Genetic Alterations in Colorectal Cancer Have Different Patterns on 18F-FDG PET/CT

Purpose The aim of this study was to understand the association between various genetic mutation and F-18-FDG PET-related parameters in patients with colorectal cancer (CRC). Methods One hundred three CRC patients who had undergone preoperative PET/CTs were included in this study. Several PET/CT-related parameters, including SUVmax, and various thresholds of metabolic tumor volume, total lesion glycolysis, and PET/CT-based tumor width (TW) were measured.

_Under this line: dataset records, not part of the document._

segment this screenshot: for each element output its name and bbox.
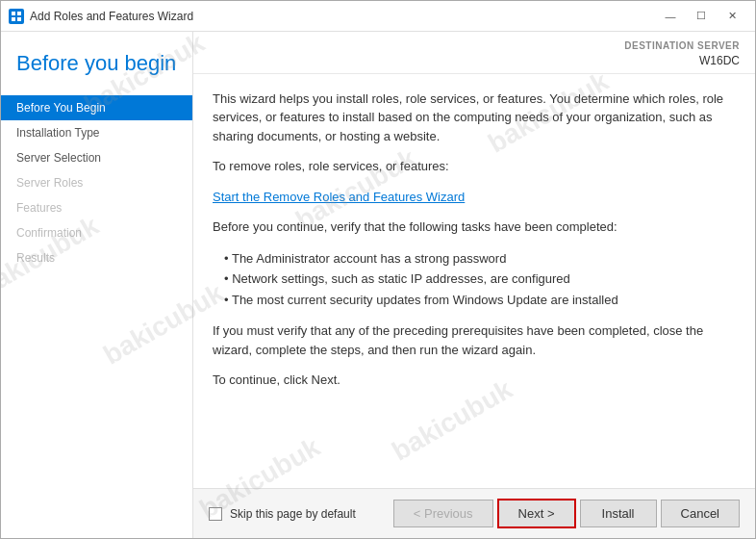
svg-rect-1 bbox=[17, 12, 21, 15]
svg-rect-0 bbox=[12, 12, 15, 15]
nav-item-server-selection[interactable]: Server Selection bbox=[1, 145, 192, 170]
main-content: This wizard helps you install roles, rol… bbox=[193, 74, 755, 488]
title-bar: Add Roles and Features Wizard — ☐ ✕ bbox=[1, 1, 755, 32]
left-panel: Before you begin Before You Begin Instal… bbox=[1, 32, 193, 538]
skip-area: Skip this page by default bbox=[209, 507, 356, 521]
wizard-title: Before you begin bbox=[1, 32, 192, 91]
cancel-button[interactable]: Cancel bbox=[661, 500, 740, 527]
nav-items: Before You Begin Installation Type Serve… bbox=[1, 91, 192, 538]
next-button[interactable]: Next > bbox=[497, 499, 576, 528]
close-button[interactable]: ✕ bbox=[717, 6, 747, 27]
wizard-window: Add Roles and Features Wizard — ☐ ✕ Befo… bbox=[0, 0, 756, 539]
right-panel: DESTINATION SERVER W16DC This wizard hel… bbox=[193, 32, 755, 538]
svg-rect-3 bbox=[17, 17, 21, 21]
svg-rect-2 bbox=[12, 17, 15, 21]
app-icon bbox=[9, 9, 24, 24]
continue-note: To continue, click Next. bbox=[213, 371, 736, 390]
verify-label: Before you continue, verify that the fol… bbox=[213, 218, 736, 237]
nav-item-features: Features bbox=[1, 195, 192, 220]
skip-label: Skip this page by default bbox=[230, 507, 356, 521]
intro-text: This wizard helps you install roles, rol… bbox=[213, 90, 736, 146]
content-area: Before you begin Before You Begin Instal… bbox=[1, 32, 755, 538]
title-bar-left: Add Roles and Features Wizard bbox=[9, 9, 193, 24]
minimize-button[interactable]: — bbox=[655, 6, 686, 27]
install-button[interactable]: Install bbox=[580, 500, 657, 527]
nav-item-installation-type[interactable]: Installation Type bbox=[1, 120, 192, 145]
remove-label: To remove roles, role services, or featu… bbox=[213, 157, 736, 176]
prereq-note: If you must verify that any of the prece… bbox=[213, 321, 736, 359]
bullet-item-3: The most current security updates from W… bbox=[224, 290, 736, 311]
footer-buttons: < Previous Next > Install Cancel bbox=[393, 499, 740, 528]
nav-item-server-roles: Server Roles bbox=[1, 170, 192, 195]
window-title: Add Roles and Features Wizard bbox=[30, 10, 193, 23]
bullet-list: The Administrator account has a strong p… bbox=[224, 248, 736, 311]
nav-item-confirmation: Confirmation bbox=[1, 220, 192, 245]
destination-info: DESTINATION SERVER W16DC bbox=[193, 32, 755, 74]
footer: Skip this page by default < Previous Nex… bbox=[193, 488, 755, 538]
bullet-item-2: Network settings, such as static IP addr… bbox=[224, 269, 736, 290]
skip-checkbox[interactable] bbox=[209, 507, 222, 521]
window-controls: — ☐ ✕ bbox=[655, 6, 747, 27]
destination-label: DESTINATION SERVER bbox=[209, 39, 740, 53]
nav-item-results: Results bbox=[1, 245, 192, 270]
previous-button[interactable]: < Previous bbox=[393, 500, 493, 527]
bullet-item-1: The Administrator account has a strong p… bbox=[224, 248, 736, 270]
destination-value: W16DC bbox=[209, 53, 740, 69]
maximize-button[interactable]: ☐ bbox=[686, 6, 717, 27]
remove-link[interactable]: Start the Remove Roles and Features Wiza… bbox=[213, 190, 465, 204]
nav-item-before-you-begin[interactable]: Before You Begin bbox=[1, 95, 192, 120]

Using high-resolution melting methods for genetic mutation analysis, tumor- and PET/CT-related parameters were correlated with various genetic alterations including TP53, KRAS, APC, BRAF, and PIK3CA. Mann-Whitney U test and logistic regression analysis were carried out for this analysis. Results Genetic alterations in TP53, KRAS, and APC were found in 41 (40%), 34 (33%), and 27 (26%) of tumors, respectively. PIK3CA and BRAF were exhibited by 5 and 4 of the patients with CRC. TP53 mutants exhibited higher SUVmax. The odds ratio was 1.28 (P = 0.04; 95% confidence interval, 1.01-1.61). Tumors with a mutated KRAS had an increased accumulation of FDG using a 40% threshold level for maximal uptake of TW (TW40%), whereas the odds ratio was 1.15 (P = 0.001; 95% confidence interval, 1.06-1.24). The accuracy of SUVmax greater than 10 in predicting TP53 mutation was 60%, whereas that for TW40% for KRAS was 61%. Conclusions Increased SUVmax and TW40% were associated in CRC tumors with TP53 and KRAS mutations, respectively. Further studies are required because of the low predictive accuracy.